* Assignment
Beneath this task are records; count how many lines include the string "horizontal" and answer with that number alone.
- Opening Delimiter -
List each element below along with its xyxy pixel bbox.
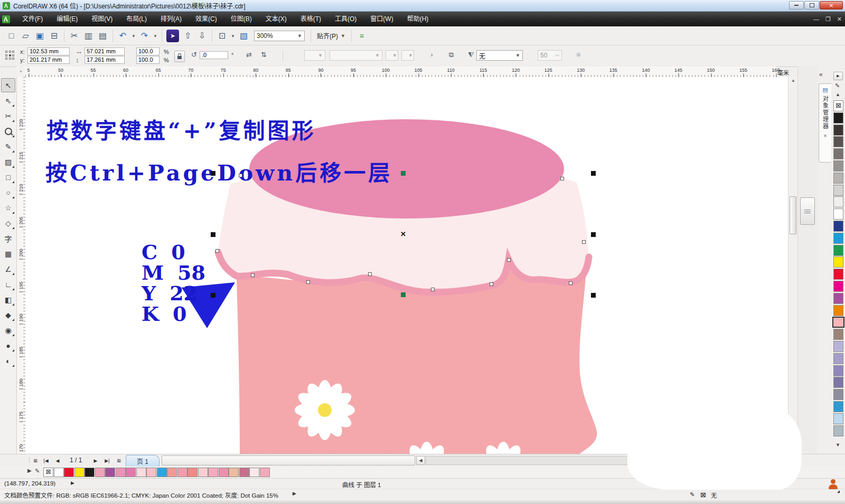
docker-collapse-icon[interactable]: « [819, 71, 823, 78]
menu-item-v[interactable]: 视图(V) [84, 12, 119, 26]
transparency-spinner[interactable]: 50 ⇦ [538, 50, 562, 61]
color-swatch[interactable] [833, 377, 843, 388]
welcome-screen-button[interactable]: ▧ [237, 28, 251, 43]
lock-ratio-button[interactable] [174, 51, 185, 62]
doc-restore-button[interactable]: ❐ [825, 16, 831, 23]
application-launcher-button[interactable]: ⊡ [215, 28, 229, 43]
interactive-fill-tool[interactable]: ◐ [1, 354, 15, 368]
curve-node[interactable] [239, 174, 242, 177]
palette-eyedropper-icon[interactable]: ✎ [835, 82, 840, 89]
selection-handle[interactable] [591, 293, 596, 298]
no-color-swatch[interactable]: ⊠ [833, 100, 843, 111]
save-button[interactable]: ▣ [33, 28, 47, 43]
vertical-scrollbar-thumb[interactable] [790, 196, 796, 234]
color-swatch[interactable] [833, 233, 843, 244]
membership-person-icon[interactable] [827, 479, 839, 493]
menu-item-b[interactable]: 位图(B) [224, 12, 259, 26]
mirror-horizontal-button[interactable]: ⇄ [246, 51, 252, 59]
color-swatch[interactable] [833, 401, 843, 412]
color-swatch[interactable] [833, 256, 843, 268]
color-swatch[interactable] [74, 468, 84, 477]
page-tab[interactable]: 页 1 [126, 455, 159, 467]
menu-item-w[interactable]: 窗口(W) [363, 12, 400, 26]
color-swatch[interactable] [833, 196, 843, 207]
color-swatch[interactable] [833, 245, 843, 256]
close-button[interactable]: ✕ [820, 1, 843, 9]
text-tool[interactable]: 字 [1, 231, 15, 245]
color-swatch[interactable] [833, 353, 843, 364]
scale-x-field[interactable] [136, 47, 159, 55]
color-swatch[interactable] [833, 329, 843, 340]
curve-node[interactable] [306, 280, 310, 284]
ellipse-tool[interactable]: ○ [1, 185, 15, 199]
zoom-tool[interactable] [1, 124, 15, 138]
scroll-up-icon[interactable]: ▲ [790, 78, 796, 83]
node-handle-selected[interactable] [401, 171, 406, 176]
selection-handle[interactable] [211, 171, 215, 176]
copy-button[interactable]: ▥ [81, 28, 96, 43]
paste-button[interactable]: ▤ [96, 28, 110, 43]
outline-pen-tool[interactable]: ◉ [1, 323, 15, 337]
size-combo[interactable]: ▼ [386, 50, 398, 61]
selection-handle[interactable] [591, 232, 596, 237]
color-swatch[interactable] [198, 468, 208, 477]
restore-button[interactable] [804, 1, 819, 9]
rotation-angle-field[interactable] [200, 51, 228, 59]
expand-icon[interactable]: ▶ [293, 491, 296, 496]
print-button[interactable]: ⊟ [47, 28, 61, 43]
menu-item-h[interactable]: 帮助(H) [400, 12, 436, 26]
color-swatch[interactable] [157, 468, 167, 477]
freehand-tool[interactable]: ✎ [1, 139, 15, 154]
curve-node[interactable] [582, 240, 586, 244]
color-swatch[interactable] [105, 468, 115, 477]
palette-flyout-button[interactable]: ▶ [833, 72, 843, 80]
curve-node[interactable] [560, 177, 564, 180]
mirror-vertical-button[interactable]: ⇅ [261, 51, 267, 59]
color-swatch[interactable] [187, 468, 198, 477]
color-swatch[interactable] [833, 208, 843, 220]
color-swatch[interactable] [833, 173, 843, 184]
color-swatch[interactable] [146, 468, 156, 477]
layer-order-button[interactable]: ⧉ [449, 51, 454, 59]
horizontal-scrollbar-thumb[interactable] [162, 455, 415, 465]
pick-tool[interactable]: ↖ [1, 78, 15, 92]
horizontal-ruler[interactable]: 5505560657075808590951001051101151201251… [25, 66, 776, 78]
color-swatch[interactable] [833, 269, 843, 280]
no-color-swatch[interactable]: ⊠ [43, 468, 53, 477]
color-swatch[interactable] [833, 389, 843, 400]
first-page-button[interactable]: |◀ [41, 456, 51, 465]
vertical-scrollbar[interactable]: ▲ ▼ [788, 77, 798, 454]
canvas[interactable]: 按数字键盘“+”复制图形 按Ctrl+PageDown后移一层 C0M58Y22… [25, 77, 788, 454]
palette-eyedropper-icon[interactable]: ✎ [35, 468, 40, 474]
color-swatch[interactable] [54, 468, 64, 477]
color-swatch[interactable] [219, 468, 229, 477]
scale-y-field[interactable] [136, 56, 159, 64]
undo-button[interactable]: ↶ [116, 28, 130, 43]
node-handle-selected[interactable] [401, 292, 406, 297]
new-document-button[interactable]: □ [4, 28, 18, 43]
color-swatch[interactable] [126, 468, 136, 477]
color-swatch[interactable] [177, 468, 187, 477]
color-swatch[interactable] [833, 425, 843, 436]
redo-button[interactable]: ↷ [137, 28, 152, 43]
fill-tool[interactable]: ● [1, 338, 15, 353]
color-swatch[interactable] [833, 221, 843, 232]
next-page-button[interactable]: ▶ [91, 456, 100, 465]
previous-page-button[interactable]: ◀ [53, 456, 62, 465]
color-swatch[interactable] [167, 468, 177, 477]
dimension-tool[interactable]: ∠ [1, 262, 15, 276]
font-combo[interactable]: ▼ [330, 50, 382, 61]
menu-item-e[interactable]: 编辑(E) [50, 12, 84, 26]
import-button[interactable]: ➤ [166, 30, 179, 42]
color-swatch[interactable] [64, 468, 74, 477]
color-swatch[interactable] [833, 365, 843, 376]
curve-node[interactable] [215, 249, 219, 253]
curve-node[interactable] [569, 281, 572, 285]
add-page-end-button[interactable]: ⊞ [114, 456, 124, 465]
color-swatch[interactable] [833, 413, 843, 424]
color-swatch[interactable] [833, 148, 843, 159]
last-page-button[interactable]: ▶| [102, 456, 112, 465]
connector-tool[interactable]: ∟ [1, 277, 15, 291]
undo-dropdown[interactable]: ▾ [130, 28, 137, 43]
rectangle-tool[interactable]: □ [1, 170, 15, 184]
- Closing Delimiter -
* Output for this task
3